WHAT NEEDS TO BE DONE: Whenever a line in the data holds the string "Management", copy that line.

DATA FOR REVIEW:
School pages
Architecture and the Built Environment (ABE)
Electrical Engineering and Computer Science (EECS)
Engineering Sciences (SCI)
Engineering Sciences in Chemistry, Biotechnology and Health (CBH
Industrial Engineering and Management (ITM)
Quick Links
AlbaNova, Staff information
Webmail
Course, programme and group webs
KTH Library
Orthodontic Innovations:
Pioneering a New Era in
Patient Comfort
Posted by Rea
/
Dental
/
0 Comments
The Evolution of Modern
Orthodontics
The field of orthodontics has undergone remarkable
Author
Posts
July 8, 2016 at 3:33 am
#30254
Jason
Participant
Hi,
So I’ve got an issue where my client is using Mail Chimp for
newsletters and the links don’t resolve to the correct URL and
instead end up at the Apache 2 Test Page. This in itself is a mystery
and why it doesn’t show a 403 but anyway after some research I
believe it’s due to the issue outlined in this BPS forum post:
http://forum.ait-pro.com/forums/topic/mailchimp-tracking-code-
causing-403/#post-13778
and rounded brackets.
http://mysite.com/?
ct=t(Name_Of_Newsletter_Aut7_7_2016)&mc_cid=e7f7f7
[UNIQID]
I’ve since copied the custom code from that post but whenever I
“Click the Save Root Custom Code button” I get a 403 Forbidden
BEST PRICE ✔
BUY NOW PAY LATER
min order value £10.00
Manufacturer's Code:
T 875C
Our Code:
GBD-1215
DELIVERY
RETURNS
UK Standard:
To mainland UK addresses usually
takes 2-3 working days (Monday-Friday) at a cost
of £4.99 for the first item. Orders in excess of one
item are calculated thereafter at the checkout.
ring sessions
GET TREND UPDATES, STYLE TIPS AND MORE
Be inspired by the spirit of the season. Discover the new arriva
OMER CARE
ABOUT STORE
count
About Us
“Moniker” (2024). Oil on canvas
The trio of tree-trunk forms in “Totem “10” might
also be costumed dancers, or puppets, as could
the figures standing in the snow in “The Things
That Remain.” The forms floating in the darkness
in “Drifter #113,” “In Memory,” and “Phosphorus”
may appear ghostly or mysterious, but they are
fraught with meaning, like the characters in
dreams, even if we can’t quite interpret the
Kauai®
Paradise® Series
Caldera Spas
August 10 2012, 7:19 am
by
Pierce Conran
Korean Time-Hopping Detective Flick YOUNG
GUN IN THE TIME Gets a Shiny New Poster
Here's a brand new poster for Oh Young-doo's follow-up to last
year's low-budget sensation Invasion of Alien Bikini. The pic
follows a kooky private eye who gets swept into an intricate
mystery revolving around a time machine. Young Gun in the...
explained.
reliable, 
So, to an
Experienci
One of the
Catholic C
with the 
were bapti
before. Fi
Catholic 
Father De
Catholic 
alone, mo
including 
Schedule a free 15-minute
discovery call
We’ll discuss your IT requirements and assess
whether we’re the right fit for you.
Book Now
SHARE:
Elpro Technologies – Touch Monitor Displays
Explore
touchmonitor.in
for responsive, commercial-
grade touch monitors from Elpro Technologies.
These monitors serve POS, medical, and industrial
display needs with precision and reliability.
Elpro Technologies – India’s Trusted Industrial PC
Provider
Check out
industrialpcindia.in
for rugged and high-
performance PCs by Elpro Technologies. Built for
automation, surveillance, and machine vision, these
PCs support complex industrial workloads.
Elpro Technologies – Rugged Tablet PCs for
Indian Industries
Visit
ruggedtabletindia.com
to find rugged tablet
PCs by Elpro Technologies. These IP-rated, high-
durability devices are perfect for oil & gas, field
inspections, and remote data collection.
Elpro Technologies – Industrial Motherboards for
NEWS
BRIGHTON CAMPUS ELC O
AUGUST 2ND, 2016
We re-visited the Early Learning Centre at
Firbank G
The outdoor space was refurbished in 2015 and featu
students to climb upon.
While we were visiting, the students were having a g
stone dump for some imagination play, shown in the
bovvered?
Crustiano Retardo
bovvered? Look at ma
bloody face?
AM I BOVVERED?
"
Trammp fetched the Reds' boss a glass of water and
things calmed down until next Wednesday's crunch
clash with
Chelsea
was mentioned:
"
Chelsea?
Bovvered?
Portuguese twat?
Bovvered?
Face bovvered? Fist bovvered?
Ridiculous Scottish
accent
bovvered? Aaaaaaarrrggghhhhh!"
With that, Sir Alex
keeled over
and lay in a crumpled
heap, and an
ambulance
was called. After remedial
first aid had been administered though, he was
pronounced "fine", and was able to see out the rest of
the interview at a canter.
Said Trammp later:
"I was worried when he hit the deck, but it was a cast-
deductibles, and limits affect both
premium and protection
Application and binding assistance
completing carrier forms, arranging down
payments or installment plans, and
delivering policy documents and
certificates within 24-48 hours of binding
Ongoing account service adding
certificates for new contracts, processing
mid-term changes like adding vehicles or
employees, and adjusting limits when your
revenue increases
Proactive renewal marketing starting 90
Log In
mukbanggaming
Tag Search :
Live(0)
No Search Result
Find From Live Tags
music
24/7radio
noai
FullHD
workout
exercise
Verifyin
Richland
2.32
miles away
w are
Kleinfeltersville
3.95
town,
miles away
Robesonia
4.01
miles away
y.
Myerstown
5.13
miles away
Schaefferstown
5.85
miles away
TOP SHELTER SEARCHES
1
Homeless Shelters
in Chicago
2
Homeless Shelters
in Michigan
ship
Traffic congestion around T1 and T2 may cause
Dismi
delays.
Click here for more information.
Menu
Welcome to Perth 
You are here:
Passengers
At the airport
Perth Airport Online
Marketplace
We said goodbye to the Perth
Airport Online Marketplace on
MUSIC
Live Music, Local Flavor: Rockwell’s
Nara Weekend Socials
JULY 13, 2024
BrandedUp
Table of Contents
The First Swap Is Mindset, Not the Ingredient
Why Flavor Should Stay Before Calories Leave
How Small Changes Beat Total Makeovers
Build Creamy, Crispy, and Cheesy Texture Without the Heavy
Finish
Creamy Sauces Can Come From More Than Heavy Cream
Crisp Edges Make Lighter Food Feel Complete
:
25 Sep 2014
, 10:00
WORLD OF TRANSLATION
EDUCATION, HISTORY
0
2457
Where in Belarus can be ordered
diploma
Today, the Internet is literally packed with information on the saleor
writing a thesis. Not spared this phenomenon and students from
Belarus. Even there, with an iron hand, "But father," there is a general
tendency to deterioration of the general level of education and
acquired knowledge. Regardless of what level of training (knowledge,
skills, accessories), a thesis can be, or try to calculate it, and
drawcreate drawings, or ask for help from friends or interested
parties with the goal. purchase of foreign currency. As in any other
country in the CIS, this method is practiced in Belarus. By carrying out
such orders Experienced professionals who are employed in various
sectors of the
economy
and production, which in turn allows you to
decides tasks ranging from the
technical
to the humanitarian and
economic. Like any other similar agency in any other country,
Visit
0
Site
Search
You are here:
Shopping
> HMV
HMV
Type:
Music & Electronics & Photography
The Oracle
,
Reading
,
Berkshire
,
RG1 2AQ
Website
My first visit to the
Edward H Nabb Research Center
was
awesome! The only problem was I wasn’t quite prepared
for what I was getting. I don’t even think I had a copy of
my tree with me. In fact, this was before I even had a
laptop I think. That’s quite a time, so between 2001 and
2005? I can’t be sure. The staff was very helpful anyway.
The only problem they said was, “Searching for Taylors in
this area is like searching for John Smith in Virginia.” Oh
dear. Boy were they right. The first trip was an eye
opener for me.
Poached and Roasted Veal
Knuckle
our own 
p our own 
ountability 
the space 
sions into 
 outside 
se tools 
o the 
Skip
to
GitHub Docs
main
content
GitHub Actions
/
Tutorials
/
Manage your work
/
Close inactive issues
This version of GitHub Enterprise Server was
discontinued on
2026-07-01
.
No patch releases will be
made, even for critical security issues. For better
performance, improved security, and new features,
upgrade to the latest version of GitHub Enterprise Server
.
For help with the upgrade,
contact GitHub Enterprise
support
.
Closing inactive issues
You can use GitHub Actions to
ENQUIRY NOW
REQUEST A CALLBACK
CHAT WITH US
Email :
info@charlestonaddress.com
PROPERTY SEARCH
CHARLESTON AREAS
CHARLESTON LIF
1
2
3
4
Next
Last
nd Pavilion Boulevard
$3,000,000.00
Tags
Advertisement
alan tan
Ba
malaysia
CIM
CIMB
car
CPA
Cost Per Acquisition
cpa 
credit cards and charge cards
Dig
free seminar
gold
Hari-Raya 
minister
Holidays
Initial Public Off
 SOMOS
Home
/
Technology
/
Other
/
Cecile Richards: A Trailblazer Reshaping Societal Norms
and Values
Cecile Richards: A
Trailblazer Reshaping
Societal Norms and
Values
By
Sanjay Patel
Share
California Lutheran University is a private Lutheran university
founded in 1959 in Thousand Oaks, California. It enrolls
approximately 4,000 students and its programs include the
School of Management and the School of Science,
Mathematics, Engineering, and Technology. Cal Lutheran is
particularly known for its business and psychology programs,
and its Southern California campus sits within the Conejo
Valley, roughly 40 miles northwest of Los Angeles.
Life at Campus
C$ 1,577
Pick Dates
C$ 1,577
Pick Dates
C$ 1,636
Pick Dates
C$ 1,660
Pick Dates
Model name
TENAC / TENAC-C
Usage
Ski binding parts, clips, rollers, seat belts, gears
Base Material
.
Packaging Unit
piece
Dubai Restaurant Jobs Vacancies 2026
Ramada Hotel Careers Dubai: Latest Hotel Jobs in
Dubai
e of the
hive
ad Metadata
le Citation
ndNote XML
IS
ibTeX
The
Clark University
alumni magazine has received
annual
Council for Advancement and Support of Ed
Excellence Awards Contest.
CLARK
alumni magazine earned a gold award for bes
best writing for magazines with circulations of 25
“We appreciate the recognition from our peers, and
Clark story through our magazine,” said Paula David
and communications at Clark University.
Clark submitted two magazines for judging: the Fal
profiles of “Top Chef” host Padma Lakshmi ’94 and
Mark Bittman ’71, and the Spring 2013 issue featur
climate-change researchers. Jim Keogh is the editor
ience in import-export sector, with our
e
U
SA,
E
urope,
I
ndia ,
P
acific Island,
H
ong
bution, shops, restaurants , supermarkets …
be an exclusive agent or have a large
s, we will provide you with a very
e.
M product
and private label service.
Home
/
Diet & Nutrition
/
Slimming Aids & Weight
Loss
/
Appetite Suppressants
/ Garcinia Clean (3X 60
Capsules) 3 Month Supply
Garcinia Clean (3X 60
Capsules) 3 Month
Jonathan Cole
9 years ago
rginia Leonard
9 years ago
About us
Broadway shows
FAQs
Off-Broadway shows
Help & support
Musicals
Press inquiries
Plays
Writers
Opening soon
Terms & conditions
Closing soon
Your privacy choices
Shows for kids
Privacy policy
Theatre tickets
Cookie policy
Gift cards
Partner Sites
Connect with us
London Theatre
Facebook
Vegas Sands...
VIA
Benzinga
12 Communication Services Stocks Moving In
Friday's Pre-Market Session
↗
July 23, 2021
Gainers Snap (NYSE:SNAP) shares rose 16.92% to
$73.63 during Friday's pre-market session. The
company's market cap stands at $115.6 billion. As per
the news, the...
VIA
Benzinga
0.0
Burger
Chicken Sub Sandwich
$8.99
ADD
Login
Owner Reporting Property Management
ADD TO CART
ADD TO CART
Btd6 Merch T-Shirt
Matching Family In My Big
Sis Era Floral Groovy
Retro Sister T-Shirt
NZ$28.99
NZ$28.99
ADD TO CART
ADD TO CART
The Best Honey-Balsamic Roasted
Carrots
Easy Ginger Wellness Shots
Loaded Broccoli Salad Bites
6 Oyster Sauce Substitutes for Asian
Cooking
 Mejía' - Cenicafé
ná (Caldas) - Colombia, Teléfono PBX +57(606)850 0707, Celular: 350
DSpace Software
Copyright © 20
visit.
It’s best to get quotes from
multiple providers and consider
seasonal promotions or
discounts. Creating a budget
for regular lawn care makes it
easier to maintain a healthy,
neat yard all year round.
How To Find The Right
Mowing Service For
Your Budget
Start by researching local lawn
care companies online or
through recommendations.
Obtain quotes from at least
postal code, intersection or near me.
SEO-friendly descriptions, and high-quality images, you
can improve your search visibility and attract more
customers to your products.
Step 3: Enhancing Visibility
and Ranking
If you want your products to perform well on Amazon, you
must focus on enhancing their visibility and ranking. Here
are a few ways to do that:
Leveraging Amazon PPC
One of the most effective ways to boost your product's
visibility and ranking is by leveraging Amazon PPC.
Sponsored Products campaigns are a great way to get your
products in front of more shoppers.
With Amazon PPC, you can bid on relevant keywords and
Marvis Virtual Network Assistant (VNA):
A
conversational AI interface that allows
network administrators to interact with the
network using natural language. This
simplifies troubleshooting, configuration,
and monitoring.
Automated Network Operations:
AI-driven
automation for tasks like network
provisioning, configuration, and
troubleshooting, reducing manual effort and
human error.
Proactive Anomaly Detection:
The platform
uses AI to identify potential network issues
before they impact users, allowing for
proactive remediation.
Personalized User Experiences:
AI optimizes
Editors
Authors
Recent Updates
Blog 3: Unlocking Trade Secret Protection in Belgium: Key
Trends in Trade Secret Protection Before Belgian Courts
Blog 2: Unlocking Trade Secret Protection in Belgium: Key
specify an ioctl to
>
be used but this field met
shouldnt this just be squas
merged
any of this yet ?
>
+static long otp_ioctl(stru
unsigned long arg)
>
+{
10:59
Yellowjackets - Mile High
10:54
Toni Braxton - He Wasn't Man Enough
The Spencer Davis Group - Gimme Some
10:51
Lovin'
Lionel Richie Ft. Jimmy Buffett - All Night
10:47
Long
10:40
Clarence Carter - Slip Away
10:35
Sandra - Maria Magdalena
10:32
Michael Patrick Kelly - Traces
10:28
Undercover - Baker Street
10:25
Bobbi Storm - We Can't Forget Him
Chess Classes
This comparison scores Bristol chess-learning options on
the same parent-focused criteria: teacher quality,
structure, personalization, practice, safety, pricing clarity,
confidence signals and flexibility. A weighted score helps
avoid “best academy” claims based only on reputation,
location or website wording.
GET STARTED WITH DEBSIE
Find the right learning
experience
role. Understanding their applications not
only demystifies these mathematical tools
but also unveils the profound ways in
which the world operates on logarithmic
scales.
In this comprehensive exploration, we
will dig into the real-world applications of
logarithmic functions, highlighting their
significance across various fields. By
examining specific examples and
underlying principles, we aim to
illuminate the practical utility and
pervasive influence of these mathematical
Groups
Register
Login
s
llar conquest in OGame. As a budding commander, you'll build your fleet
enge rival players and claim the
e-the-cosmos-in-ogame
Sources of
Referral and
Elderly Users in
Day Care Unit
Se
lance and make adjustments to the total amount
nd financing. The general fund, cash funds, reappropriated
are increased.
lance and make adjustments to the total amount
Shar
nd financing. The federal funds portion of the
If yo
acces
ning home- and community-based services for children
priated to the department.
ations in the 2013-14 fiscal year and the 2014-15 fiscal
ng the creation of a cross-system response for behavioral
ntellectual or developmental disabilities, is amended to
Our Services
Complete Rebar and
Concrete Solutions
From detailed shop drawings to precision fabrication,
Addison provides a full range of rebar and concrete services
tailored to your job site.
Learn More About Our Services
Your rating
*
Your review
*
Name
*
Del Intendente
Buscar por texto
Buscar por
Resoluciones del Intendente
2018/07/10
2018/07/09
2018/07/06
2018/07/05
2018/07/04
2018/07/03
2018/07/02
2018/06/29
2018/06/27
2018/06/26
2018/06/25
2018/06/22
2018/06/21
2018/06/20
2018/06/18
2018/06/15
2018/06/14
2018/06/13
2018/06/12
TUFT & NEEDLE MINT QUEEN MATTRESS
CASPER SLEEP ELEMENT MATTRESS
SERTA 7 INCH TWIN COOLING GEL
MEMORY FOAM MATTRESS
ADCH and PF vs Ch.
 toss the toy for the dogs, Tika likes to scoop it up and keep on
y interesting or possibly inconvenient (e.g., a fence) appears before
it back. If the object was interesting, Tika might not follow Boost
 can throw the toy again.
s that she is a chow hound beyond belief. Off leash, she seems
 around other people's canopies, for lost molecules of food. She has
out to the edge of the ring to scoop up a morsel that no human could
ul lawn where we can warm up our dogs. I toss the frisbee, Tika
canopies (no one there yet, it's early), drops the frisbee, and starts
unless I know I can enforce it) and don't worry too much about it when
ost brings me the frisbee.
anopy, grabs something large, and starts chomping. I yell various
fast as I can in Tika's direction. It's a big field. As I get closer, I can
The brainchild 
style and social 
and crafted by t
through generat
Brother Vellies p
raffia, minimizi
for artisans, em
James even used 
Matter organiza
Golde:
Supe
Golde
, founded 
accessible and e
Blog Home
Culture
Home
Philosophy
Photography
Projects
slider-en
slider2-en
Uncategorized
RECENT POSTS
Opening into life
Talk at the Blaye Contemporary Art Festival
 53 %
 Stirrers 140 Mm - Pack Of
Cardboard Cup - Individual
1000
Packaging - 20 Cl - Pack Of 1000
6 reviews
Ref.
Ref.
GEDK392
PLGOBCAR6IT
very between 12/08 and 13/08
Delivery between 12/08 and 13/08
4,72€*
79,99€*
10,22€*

SOLUTION:
Industrial Engineering and Management (ITM)
School of Management and the School of Science,
Owner Reporting Property Management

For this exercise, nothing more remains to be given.